►
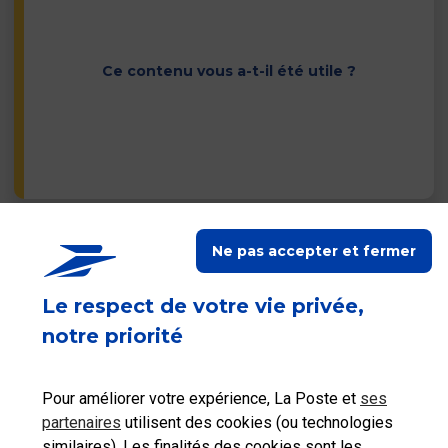
Ce contenu vous a-t-il été utile ?
Ne pas accepter et fermer
Contacter les autres
services du Groupe La
Poste
Le respect de votre vie privée,
notre priorité
Pour améliorer votre expérience, La Poste et
ses
partenaires
utilisent des cookies (ou technologies
similaires). Les finalités des cookies sont les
◄
## Task to carry out
When you copy the data above, reproduce each line exactly and skip every image.

## Finished task
Ce contenu vous a-t-il été utile ?
Ne pas accepter et fermer
Contacter les autres
services du Groupe La
Poste
Le respect de votre vie privée,
notre priorité
Pour améliorer votre expérience, La Poste et
ses
partenaires
utilisent des cookies (ou technologies
similaires). Les finalités des cookies sont les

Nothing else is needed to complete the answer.